Posted on March 7, 2013 by Linda Bullen
One of the many controversies surrounding hydraulic fracturing involves the protection of trade secrets in an evolving regulatory environment hungry for more information about every aspect of operations. Regulators, litigants and the public press for disclosure of the composition of hydraulic fracturing fluids while manufacturers and operators resist full disclosure to protect proprietary formulas believed to be valuable secrets.
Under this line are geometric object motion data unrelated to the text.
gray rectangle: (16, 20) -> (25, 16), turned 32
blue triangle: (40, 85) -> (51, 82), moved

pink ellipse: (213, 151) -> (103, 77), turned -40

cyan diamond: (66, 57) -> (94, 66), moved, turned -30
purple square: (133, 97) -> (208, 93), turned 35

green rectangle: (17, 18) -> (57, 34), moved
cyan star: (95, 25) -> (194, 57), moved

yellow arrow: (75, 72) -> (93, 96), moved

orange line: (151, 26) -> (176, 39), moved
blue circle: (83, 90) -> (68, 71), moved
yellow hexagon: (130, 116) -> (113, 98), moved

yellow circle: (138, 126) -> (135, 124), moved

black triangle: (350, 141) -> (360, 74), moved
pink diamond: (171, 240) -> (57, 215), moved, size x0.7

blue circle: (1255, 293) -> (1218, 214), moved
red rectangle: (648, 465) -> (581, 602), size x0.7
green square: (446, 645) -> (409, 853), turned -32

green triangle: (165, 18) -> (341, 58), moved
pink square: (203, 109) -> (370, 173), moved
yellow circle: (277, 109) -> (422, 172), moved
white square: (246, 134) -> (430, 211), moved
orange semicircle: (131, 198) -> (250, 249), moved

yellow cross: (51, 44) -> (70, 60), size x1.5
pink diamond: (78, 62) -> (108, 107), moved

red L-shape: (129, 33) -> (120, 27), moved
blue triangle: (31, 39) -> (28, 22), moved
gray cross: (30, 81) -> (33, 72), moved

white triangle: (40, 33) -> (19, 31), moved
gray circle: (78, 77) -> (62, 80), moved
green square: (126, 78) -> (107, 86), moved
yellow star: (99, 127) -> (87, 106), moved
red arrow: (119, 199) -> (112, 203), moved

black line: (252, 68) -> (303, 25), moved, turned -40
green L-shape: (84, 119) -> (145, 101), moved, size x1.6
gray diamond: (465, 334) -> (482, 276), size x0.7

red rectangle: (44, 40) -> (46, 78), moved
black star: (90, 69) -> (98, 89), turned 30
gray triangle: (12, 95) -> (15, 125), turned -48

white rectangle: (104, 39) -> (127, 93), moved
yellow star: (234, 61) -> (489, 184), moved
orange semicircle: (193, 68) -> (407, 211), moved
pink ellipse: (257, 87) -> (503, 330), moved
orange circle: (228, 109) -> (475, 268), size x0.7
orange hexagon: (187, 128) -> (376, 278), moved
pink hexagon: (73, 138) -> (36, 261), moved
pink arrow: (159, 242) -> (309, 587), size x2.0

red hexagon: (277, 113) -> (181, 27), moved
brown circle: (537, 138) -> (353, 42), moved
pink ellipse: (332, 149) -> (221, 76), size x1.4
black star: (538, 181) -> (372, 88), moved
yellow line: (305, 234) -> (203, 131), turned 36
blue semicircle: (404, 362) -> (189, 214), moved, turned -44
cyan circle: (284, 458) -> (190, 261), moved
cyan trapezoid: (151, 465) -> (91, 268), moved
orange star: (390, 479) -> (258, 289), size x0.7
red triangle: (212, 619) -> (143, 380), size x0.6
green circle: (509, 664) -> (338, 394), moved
In a pre-rulemaking decision draft of hydraulic fracturing regulations released on December 18, 2012, California addressed the tension between protecting trade secrets and the public’s right to obtain information under California’s Public Records Act (“Act”). Under the draft regulations, operators are not required to disclose the chemical composition of hydraulic fracturing fluid prior to drilling. After fracking, operators must disclose the chemicals in their fracturing fluid by chemical family and by percent of the fluid. Disclosure of precise chemicals and formulas is not required. Operators must also provide contact information for the person or entity that possesses the information withheld as a trade secret.
The California draft regulations reflect a national trend. Alaska, however, bucks this trend with draft regulations released in December which require full disclosure of each fluid additive type by chemical name, CAS registry number and concentration. The issue is far from resolved and we can certainly expect more regulation and litigation.